Don Osborn, a gentle man in his mid-sixties, says, “Steve’s problem was mental. He had mechanical difficulties, with some underlying mental cause. I don’t think anybody will ever understand his decline. We tried everything—I didn’t know anything else to do. I feel real bad about it. Steve had a lot of guts to stay out there as long as he did. You know, old men don’t dream much, but just the other night I had this dream that Steve Blass was all over his troubles and could pitch again. I said, ‘He’s ready, we can use him!’ Funny …”

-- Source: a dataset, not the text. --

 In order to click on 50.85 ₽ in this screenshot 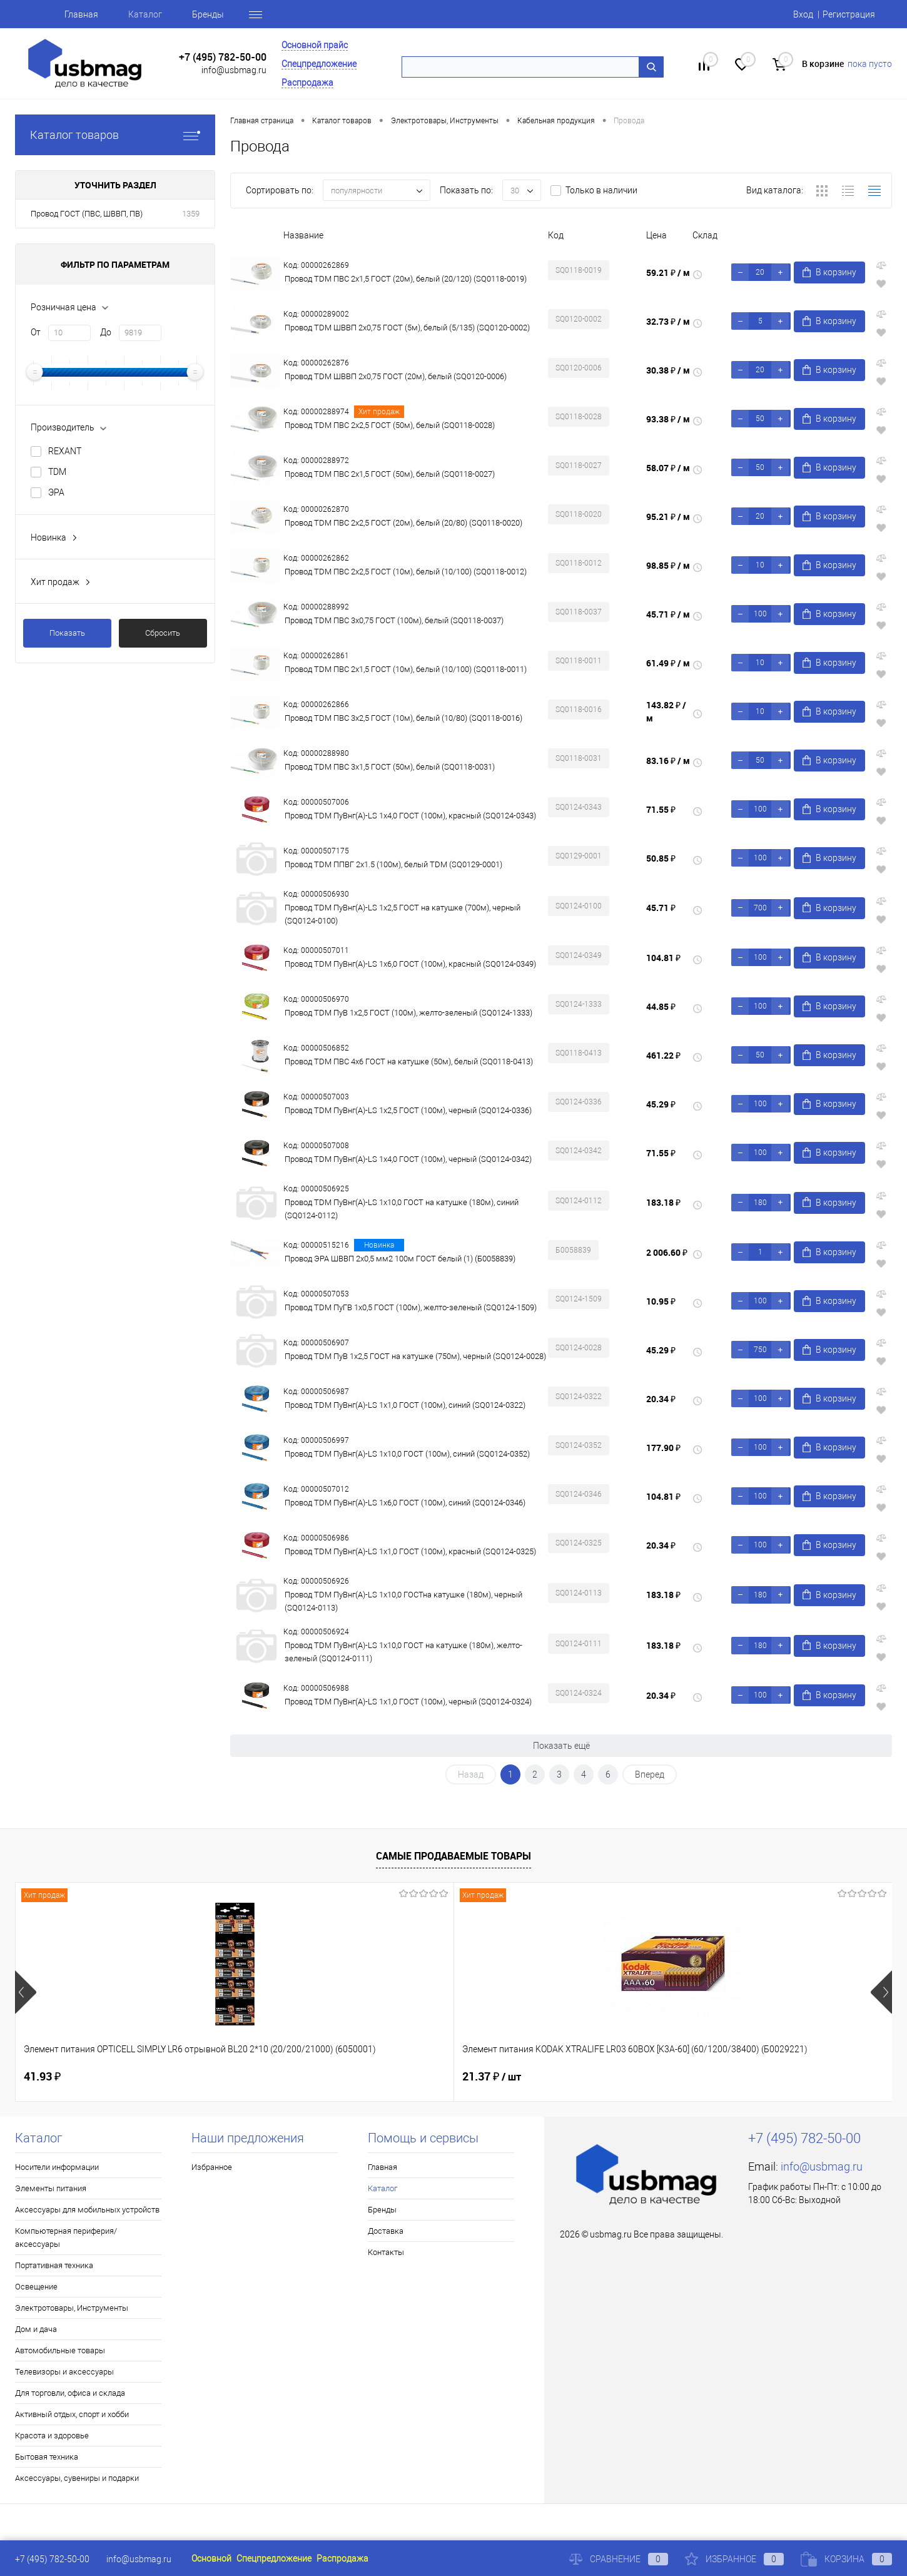 , I will do `click(661, 858)`.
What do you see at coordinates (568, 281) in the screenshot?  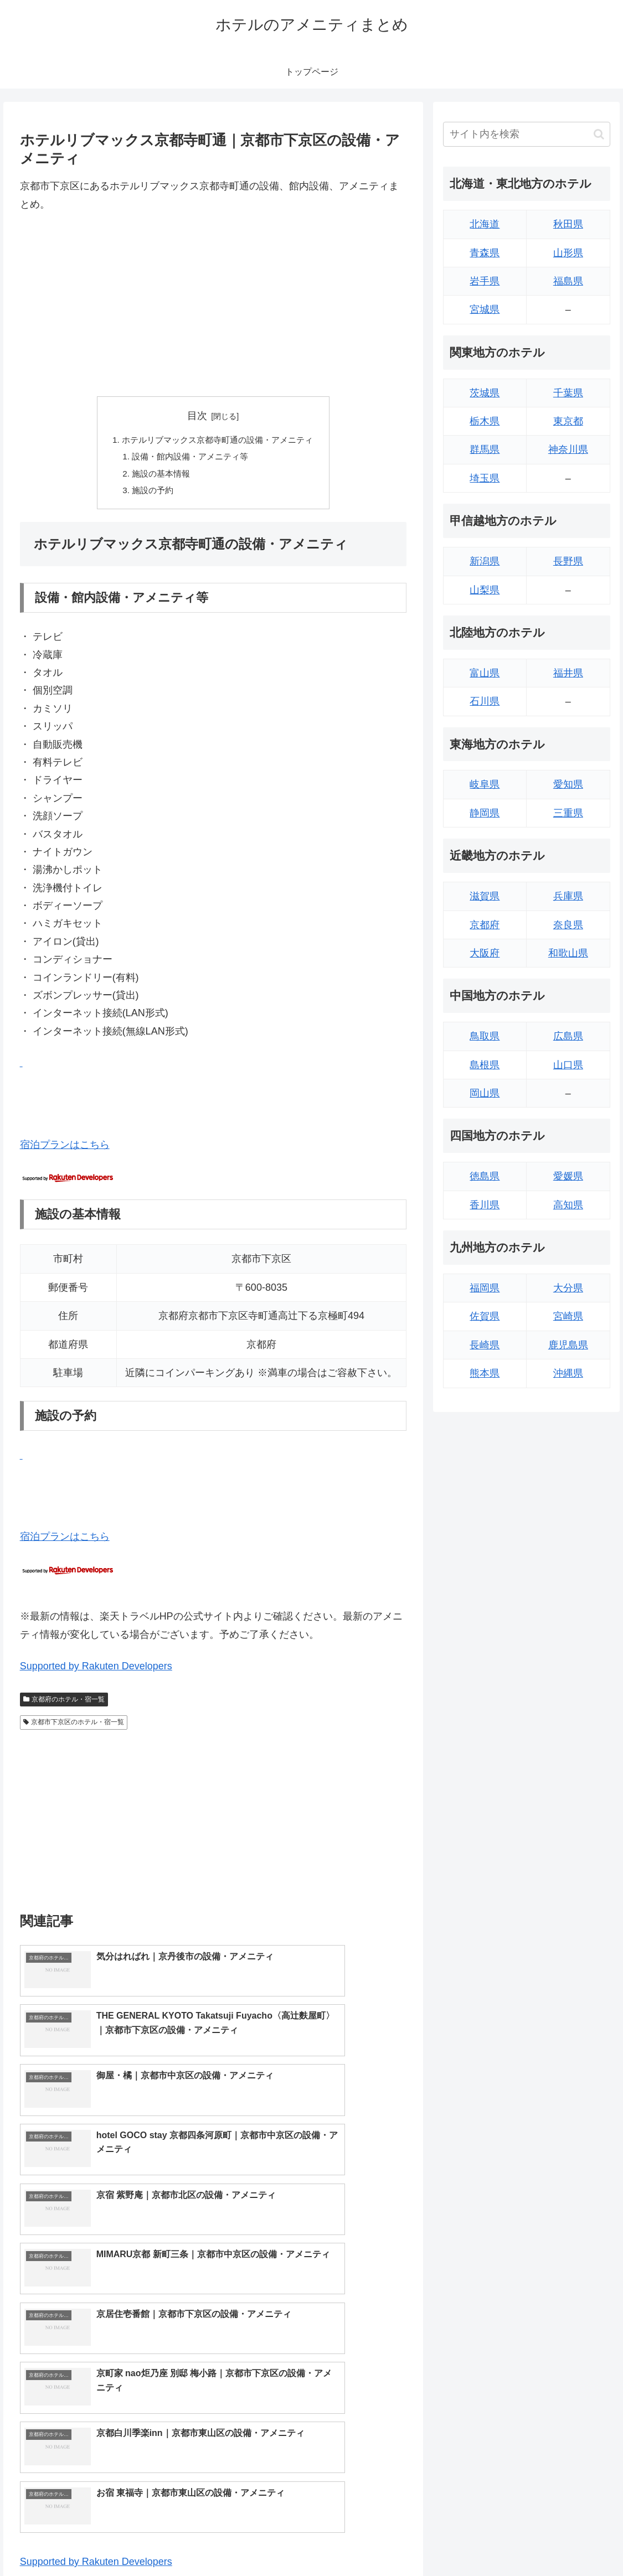 I see `福島県` at bounding box center [568, 281].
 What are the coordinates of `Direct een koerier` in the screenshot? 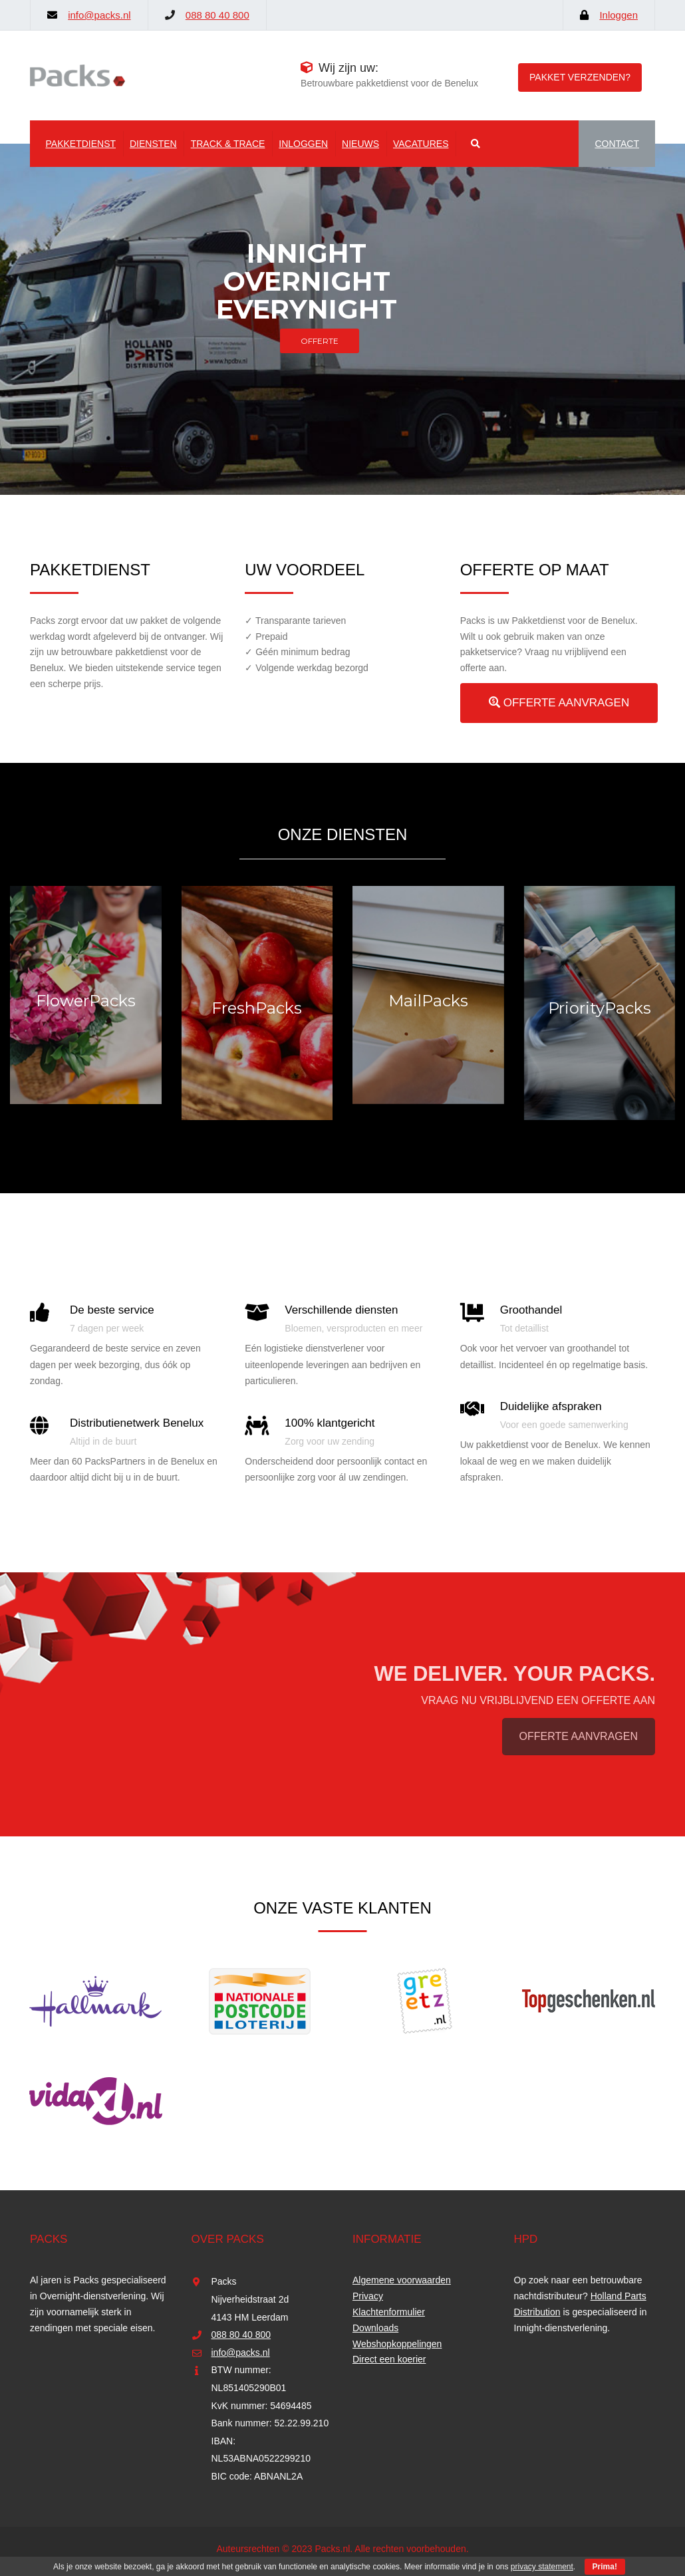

It was probably at this time that Blass consulted a psychiatrist. He does not talk about it—in part out of a natural reticence but also because the Pirate front office, in an effort to protect his privacy, turned away inquiries into this area by Pittsburgh writers and persistently refused to comment on whether any such therapy was undertaken. It is clear, however, that Blass does not believe he gained any profound insights into possible unconscious causes of his difficulties. Earlier in the same summer, he also experimented briefly with transcendental meditation. He entered the program at the suggestion of Joe Brown, who also enrolled Dave Giusti, Willie Stargell, pitcher Bruce Kison, and himself in the group. Blass repeated mantras and meditated twice a day for about two months; he found that it relaxed him, but it did not seem to have much application to his pitching. Innumerable other remedies were proposed by friends and strangers. Like anyone in hard straits, he was deluged with unsolicited therapies, overnight cures, naturopathies, exorcisms, theologies, and amulets, many of which arrived by mail. Blass refuses to make jokes about these nostrums. “Anyone who takes the trouble to write a man who is suffering deserves to be thanked,” he told me.